▸ Work instructions
Count every line in the records below that contains the string "atual". Report that number alone.
Top of Source data
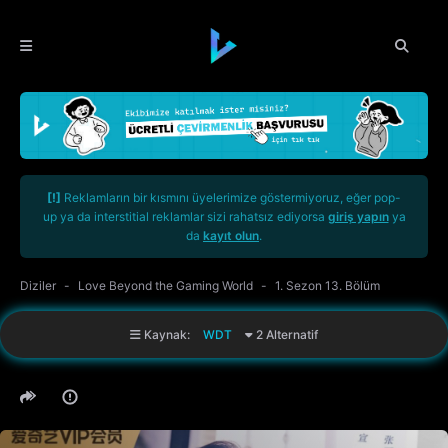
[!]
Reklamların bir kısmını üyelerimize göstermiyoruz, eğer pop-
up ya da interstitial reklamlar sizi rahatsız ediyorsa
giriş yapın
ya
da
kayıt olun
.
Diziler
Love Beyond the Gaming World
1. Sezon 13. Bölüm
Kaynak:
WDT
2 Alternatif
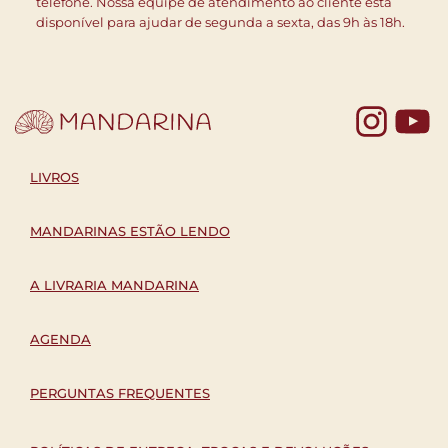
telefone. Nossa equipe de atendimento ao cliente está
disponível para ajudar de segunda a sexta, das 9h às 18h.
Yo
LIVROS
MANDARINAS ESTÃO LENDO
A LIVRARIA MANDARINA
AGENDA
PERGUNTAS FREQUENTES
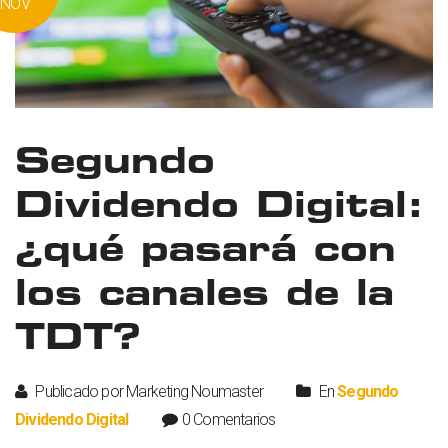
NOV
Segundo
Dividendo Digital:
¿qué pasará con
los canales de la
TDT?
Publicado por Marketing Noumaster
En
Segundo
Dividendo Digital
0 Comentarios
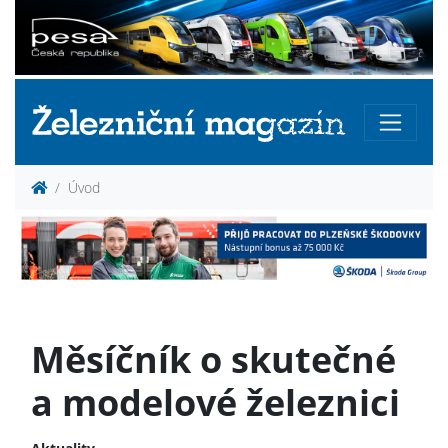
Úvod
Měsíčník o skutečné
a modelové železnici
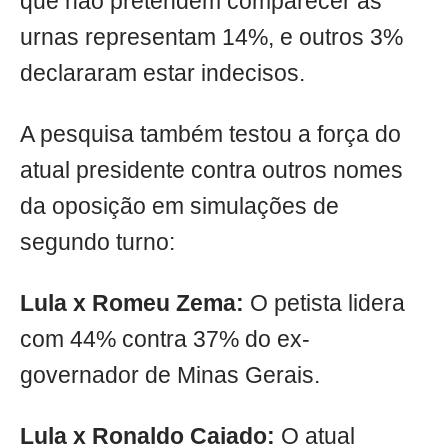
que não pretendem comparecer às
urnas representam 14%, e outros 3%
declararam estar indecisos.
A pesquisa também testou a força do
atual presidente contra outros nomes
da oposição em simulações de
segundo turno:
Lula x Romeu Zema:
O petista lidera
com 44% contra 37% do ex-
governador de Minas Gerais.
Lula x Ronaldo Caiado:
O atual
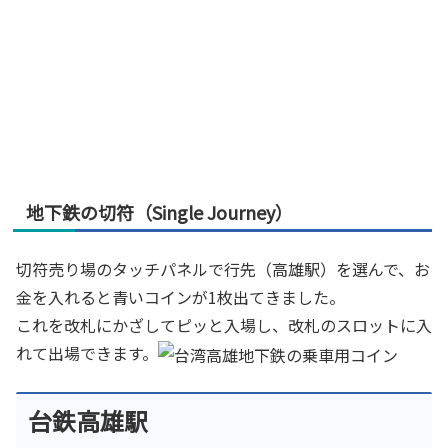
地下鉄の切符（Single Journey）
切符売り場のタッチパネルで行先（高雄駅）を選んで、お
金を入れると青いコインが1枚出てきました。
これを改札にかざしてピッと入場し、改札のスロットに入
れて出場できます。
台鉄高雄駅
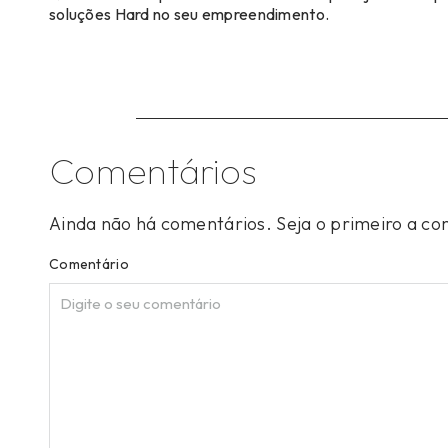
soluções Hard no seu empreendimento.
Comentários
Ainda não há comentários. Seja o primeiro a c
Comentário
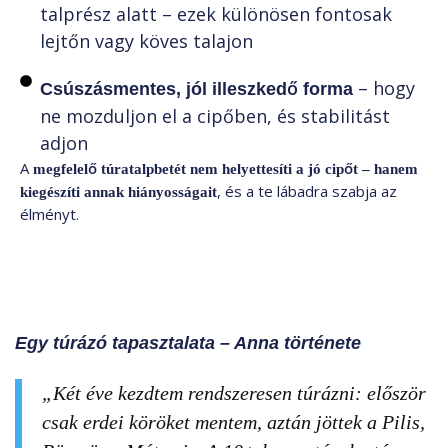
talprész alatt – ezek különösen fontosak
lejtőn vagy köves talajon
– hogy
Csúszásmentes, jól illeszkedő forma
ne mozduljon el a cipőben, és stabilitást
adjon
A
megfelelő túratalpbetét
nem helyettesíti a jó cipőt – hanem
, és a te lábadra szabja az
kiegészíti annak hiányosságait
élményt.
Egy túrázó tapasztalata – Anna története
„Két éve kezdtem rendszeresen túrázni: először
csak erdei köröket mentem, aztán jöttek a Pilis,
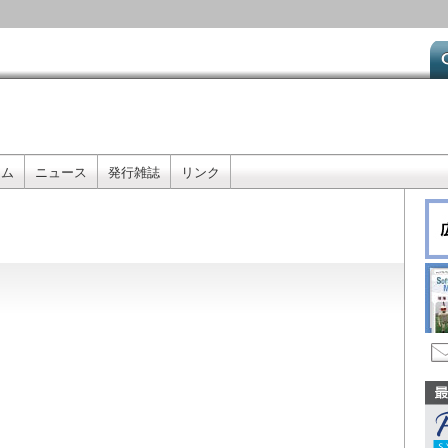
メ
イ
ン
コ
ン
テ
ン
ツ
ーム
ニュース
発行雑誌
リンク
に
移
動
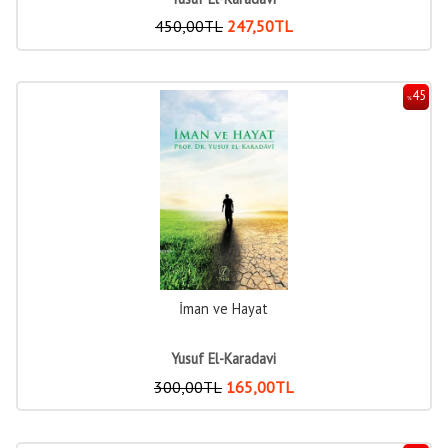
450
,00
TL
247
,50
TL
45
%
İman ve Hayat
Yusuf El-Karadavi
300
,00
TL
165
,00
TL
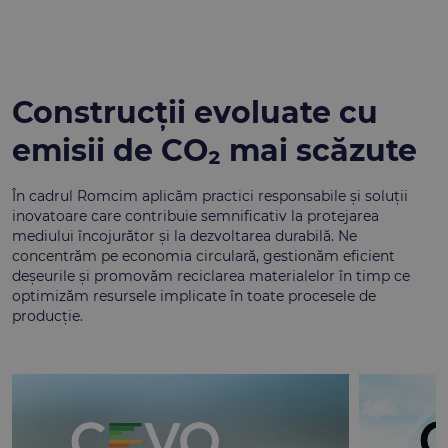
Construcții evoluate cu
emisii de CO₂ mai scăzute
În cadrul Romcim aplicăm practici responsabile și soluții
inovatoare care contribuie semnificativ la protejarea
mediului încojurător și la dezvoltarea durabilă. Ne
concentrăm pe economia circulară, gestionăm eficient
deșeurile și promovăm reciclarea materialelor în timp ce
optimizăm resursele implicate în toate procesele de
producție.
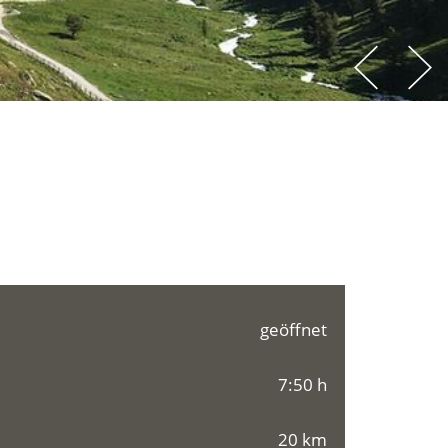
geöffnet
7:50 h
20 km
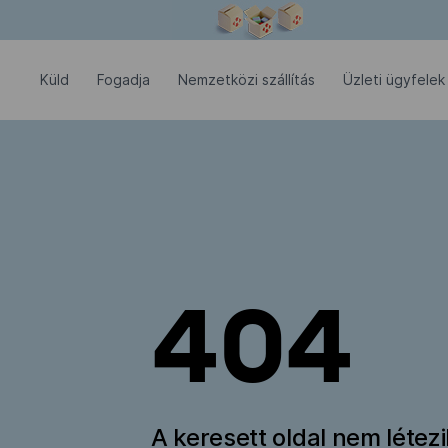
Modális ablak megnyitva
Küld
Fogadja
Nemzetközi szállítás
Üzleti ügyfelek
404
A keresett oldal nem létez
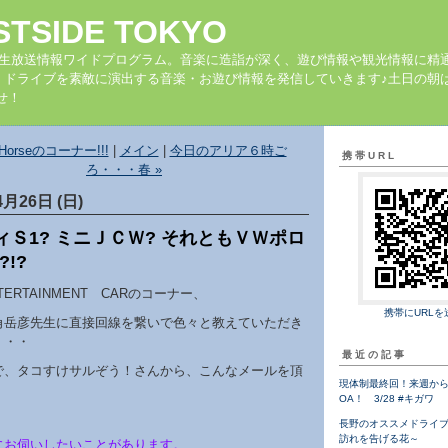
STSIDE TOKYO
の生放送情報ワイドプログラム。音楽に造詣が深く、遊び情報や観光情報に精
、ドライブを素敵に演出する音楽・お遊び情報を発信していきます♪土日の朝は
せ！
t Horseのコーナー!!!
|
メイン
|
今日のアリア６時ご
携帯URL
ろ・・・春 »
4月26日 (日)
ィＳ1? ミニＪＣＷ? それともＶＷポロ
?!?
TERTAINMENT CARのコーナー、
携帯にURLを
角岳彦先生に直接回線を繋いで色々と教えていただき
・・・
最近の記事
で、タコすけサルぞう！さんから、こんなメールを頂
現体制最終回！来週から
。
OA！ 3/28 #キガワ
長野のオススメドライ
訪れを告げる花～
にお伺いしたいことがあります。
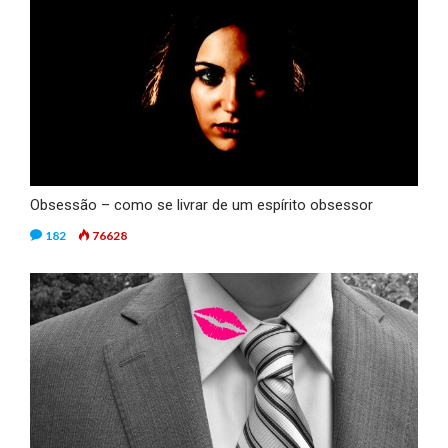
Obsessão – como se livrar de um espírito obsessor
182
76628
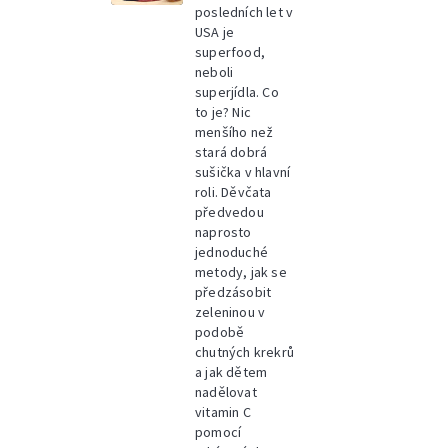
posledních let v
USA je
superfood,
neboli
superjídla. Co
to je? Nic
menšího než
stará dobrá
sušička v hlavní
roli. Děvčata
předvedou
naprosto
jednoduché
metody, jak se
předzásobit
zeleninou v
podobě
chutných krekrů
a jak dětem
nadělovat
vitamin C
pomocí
Bottom of Source data
▸ Task answer
2